UNITED STATES DISTRICT COURT FOR THE SOUTHERN DISTRICT OF OHIO WESTERN DIVISION
Aug 12, 2019
Case No. 1:98-cv-92 (S.D. Ohio Aug. 12, 2019)

Opinion

Case No. 1:98-cv-92

08-12-2019

RUMPKE ROAD DEVELOPMENT CORP., et al., Plaintiffs, v. UNION TOWNSHIP, CLERMONT COUNTY, OHIO, et al., Defendants.


ORDER DENYING JOINT MOTION TO AMEND AND DENYING MOTION TO INTERVENE AS MOOT

This matter is before the Court for consideration of two motions: (1) the Joint Motion to Amend the Settlement Plan Attached to the Agreed Judgment Entry and Consent Decree Dated June 26, 2000 ("Joint Motion to Amend") (Doc. 41) filed by Plaintiff Anthony M. Sansalone and Defendants Union Township, Union Township Board of Trustees, and Union Township Board of Zoning Appeals; and (2) the Motion to Intervene (Doc. 46) filed by the Cincinnati Nature Center, Committee to Protect Avey's Way, Mark Lutz, Robb Wing, Maria Keri, and Anne Robinson (collectively "Intervenors"). For the reasons that follow, the Joint Motion to Amend the Settlement Plan (Doc. 41) will be DENIED, and the Motion to Intervene (Doc. 46) will be DENIED AS MOOT.

Anthony M. Sansalone is the sole remaining Plaintiff in this case. Rumpke Road Development Corporation, one of the original Plaintiffs, was dissolved in 2001. Sansalone is its successor-in-interest. (Doc. 37 and Doc. 41 at PageID 1, n. 1.) (PageID numbers are not available for those documents filed before the Court converted from paper files to an electronic filing system in 2003.) In 2009, Sansalone transferred the property at issue to his wife, "Keke" Sansalone. (A. Sansalone Aff., Doc. 41-2 at PageID 12.) Keke Sansalone is named as a Defendant in the related state court action pending in the Clermont County Court of Common Pleas, Cincinnati Nature Center v. Union Township, Case No. 2018 CVH 01675. (Id.)

I. BACKGROUND

A. Facts

This case involves a 21-year-old dispute over efforts to develop approximately 271 acres of real property in Clermont County, Ohio located between Interstate 275, Old State Route 74, and the Cincinnati Nature Center. (Doc. 41 at PageID 3; Doc. 41-4 at PageID 32.) In 1998, Rumpke Road Development Corporation and eight individual property owners initiated this action challenging the zoning restrictions applicable to the property as unconstitutional. (Doc. 1.)

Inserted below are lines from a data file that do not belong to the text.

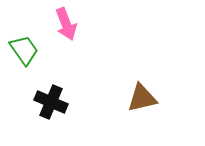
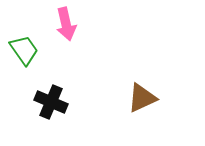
pink arrow: rotated 8 degrees clockwise
brown triangle: rotated 12 degrees counterclockwise
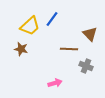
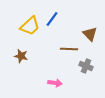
brown star: moved 7 px down
pink arrow: rotated 24 degrees clockwise
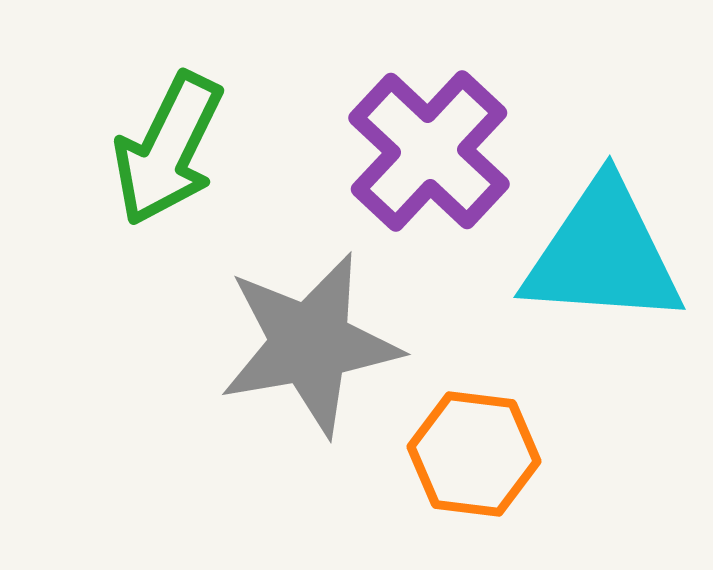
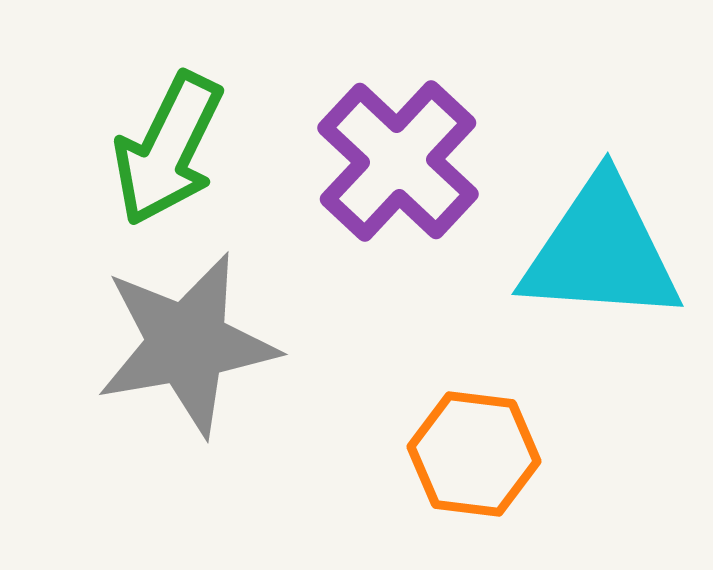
purple cross: moved 31 px left, 10 px down
cyan triangle: moved 2 px left, 3 px up
gray star: moved 123 px left
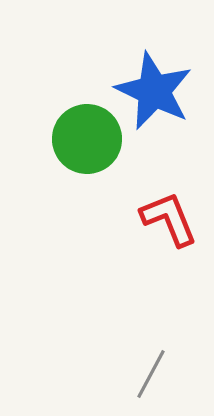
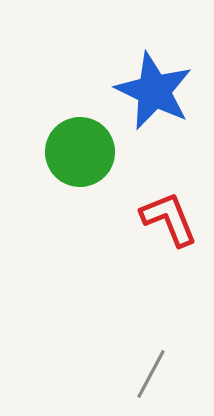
green circle: moved 7 px left, 13 px down
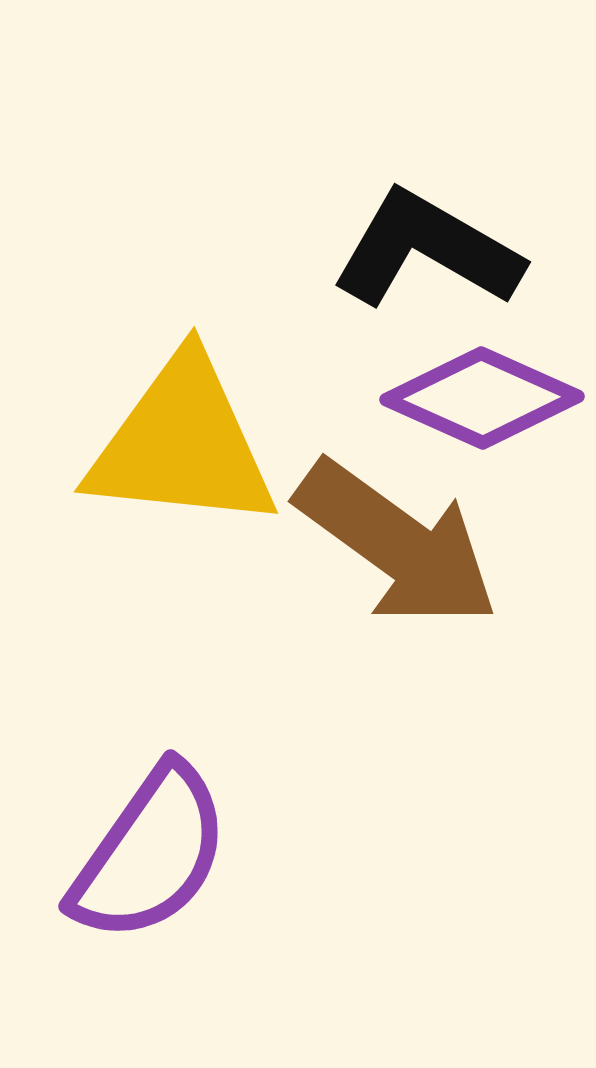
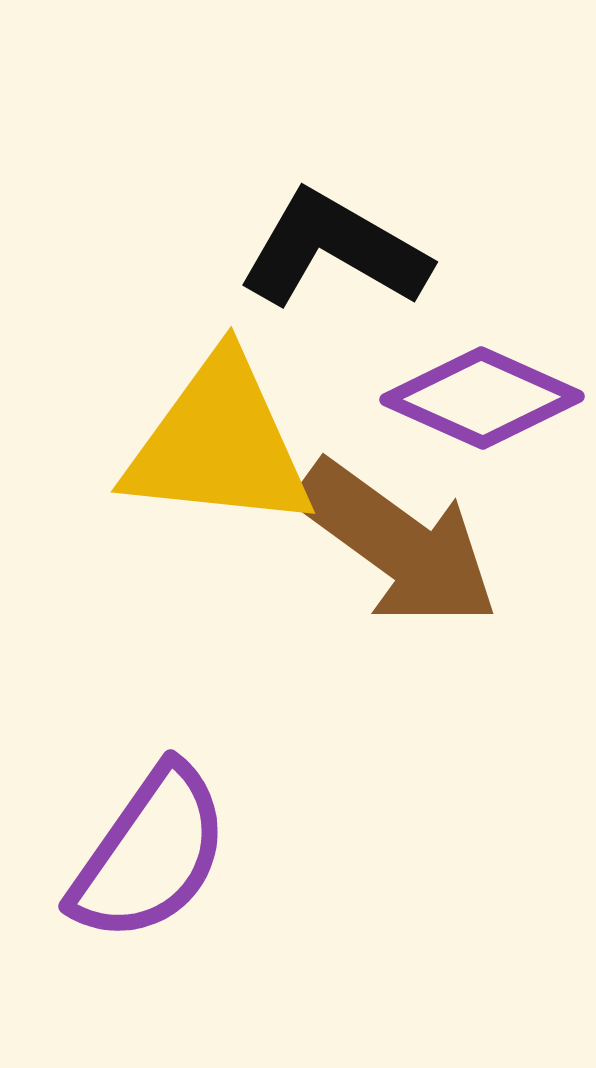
black L-shape: moved 93 px left
yellow triangle: moved 37 px right
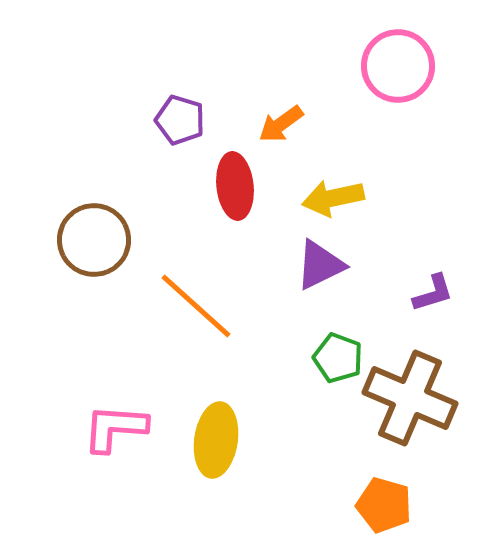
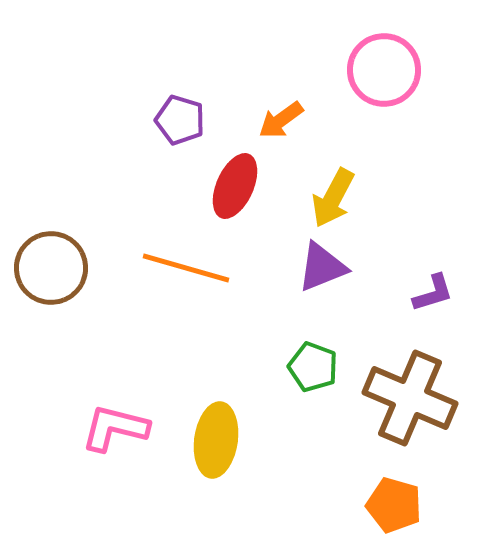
pink circle: moved 14 px left, 4 px down
orange arrow: moved 4 px up
red ellipse: rotated 30 degrees clockwise
yellow arrow: rotated 50 degrees counterclockwise
brown circle: moved 43 px left, 28 px down
purple triangle: moved 2 px right, 2 px down; rotated 4 degrees clockwise
orange line: moved 10 px left, 38 px up; rotated 26 degrees counterclockwise
green pentagon: moved 25 px left, 9 px down
pink L-shape: rotated 10 degrees clockwise
orange pentagon: moved 10 px right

According to the original Plaintiffs, the Defendants zoned the subject real estate "R-1" single family detached residential structure zone and "S-1" special zone (with regulations identical to those applicable to "A-1" agricultural conservation zones). (Doc. 1, ¶¶ 12-14.) According to the Complaint, "A-1" zoning regulations allow only farm and agricultural uses, single family dwellings on lots of at least two acres, forest and wildlife preservation, and other specific uses inconsistent with the development Plaintiffs proposed in 1998. (Id. at ¶ 15.)

In 2000, the parties stipulated that Anthony Sansalone, Trustee—as the new title holder to the property at issue—should be substituted for the original Plaintiffs in this case, leaving only Rumpke Road Development Corporation and Anthony Sansalone, Trustee as Plaintiffs. (Doc. 37.) The case caption changed at that time to reflect the new ownership. (Doc. 39.)

On June 26, 2000, the parties entered into—and the Court approved—an Agreed Judgment Entry and Consent Decree ("Consent Decree") resolving the litigation. (Doc. 40.) The Consent Decree, provides:

WHEREAS, Plaintiff is desirous of developing the subject real estate as a planned single family detached housing residential community and is willing to submit the development thereof to
certain restrictions set forth herein which Defendant believes to be in the best interest of Union Township;

* * *
6. Defendant hereby authorizes, and Plaintiff is hereby authorized, to develop and use the subject real estate as a single family detached housing residential community, recreational facilities, and open space, as provided herein.
7. The development and use of the subject real estate shall be consistent with the intent and purpose of the following documents, which have been stipulated to by the parties and are incorporated herein by reference:

* * *
(B) Exhibit "B," the Settlement Plan containing the following elements: (1) Not more than 575 detached units may be developed on the subject real estate [with minimum lot size and square footage requirements].

* * *
14. Any changes, amendments, or revisions to the terms and provisions hereof shall be in writing and shall be subject to the approval of both Plaintiff and Defendant, neither or whom shall unreasonably withhold its consent.

* * *
17. Nothing herein shall affect or impair Defendant's right to zone or rezone property, to amend its zoning text or zoning map, or to bind future elected officials of Union Township with respect to the zoning of the property. Notwithstanding the foregoing, Plaintiff's right to develop the subject real estate in accordance with the provisions hereof, including the Settlement Plan, Exhibit "B" hereto, are deemed vested, and no further reviews or approvals by Defendant shall be required for Plaintiff to complete the development of the subject real estate as proposed herein.
(Doc. 40 at p. 2 and ¶¶ 6, 7, 14, and 17 (emphasis added).)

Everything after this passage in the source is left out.